資本金 | 判定基準 | 改正前 | 改正後 |
---|---|---|---|
1億円超 | 全て | 対象 | 対象 |
1億円以下 | (1)資本剰余金も合わせた形の判定 前事業年度※1 が外形標準課税の対象かつ 「資本金+資本剰余金」が10億円超 |
対象外 | 対象 |
(2)グループ企業を一体としての判定 「外形標準課税の対象かつ「資本金+資本剰余金」が 50億円超の法人」の100%子法人等※2で 「資本金+資本剰余金」が2億円超 |
対象外 | 対象 | |
(3)(1)及び(2)以外 | 対象外 | 対象外 |
※1 施行日(令和7年4月1日)以後最初に開始する年度については前事業年度ではなく下記の事業年度となります。なお、公布日は令和6年3月31日になる見込みです。

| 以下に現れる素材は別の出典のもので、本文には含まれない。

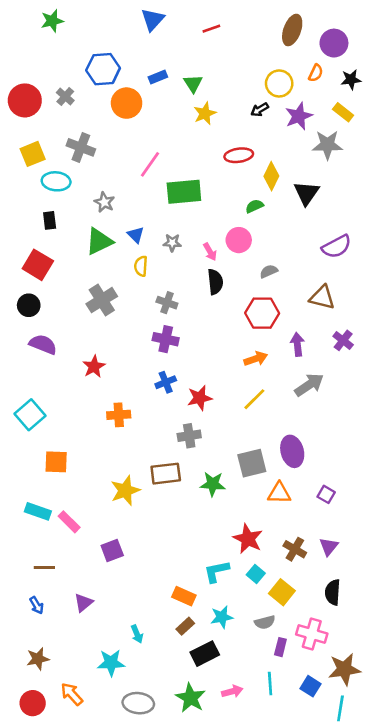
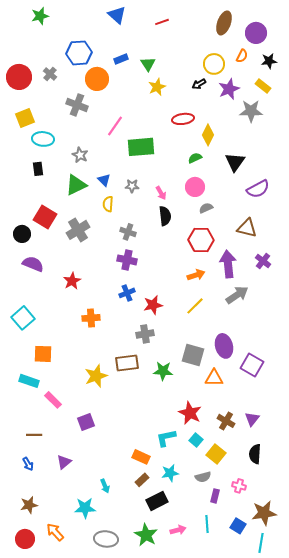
blue triangle: (153, 20) -> (117, 15), turned -30
gray cross: (81, 147) -> (77, 105), moved
black triangle: (307, 193) -> (235, 162), moved
pink circle: (239, 240) -> (195, 187), moved
red square: (38, 265) -> (45, 217), moved
purple arrow: (297, 344) -> (228, 264), size x1.5
gray square: (252, 463) -> (193, 355), turned 30
purple square: (326, 494) -> (252, 365), moved, size x1.6
cyan rectangle: (38, 511) -> (29, 381), moved
pink cross: (312, 634) -> (239, 486), size x0.6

・公布日前日の資本金が1億円超の場合⇒公布日を含む事業年度の前事業年度
・公布日前日の資本金が1億円以下の場合⇒公布日以後最初に終了する事業年度
※2 完全支配関係がある法人と100%グループ内の複数の法人に発行済株式等の全部を保有されている法人をいいます。
適用時期
(1)資本剰余金も合わせた形の判定 :令和7年4月1日以後に開始する事業年度より
(2)グループ企業を一体としての判定:令和8年4月1日以後に開始する事業年度より
備考
(1)資本剰余金も合わせた形の判定では過去のいずれかの事業年度で外形標準課税の対象であることが判定基準になっていますので、今まで対象となったことがない企業が新たに対象となることはありません。
(2)グループ企業を一体としての判定では、親法人が外形標準課税の対象である場合には子法人は新たに外形標準課税の対象となることがありますので注意が必要です。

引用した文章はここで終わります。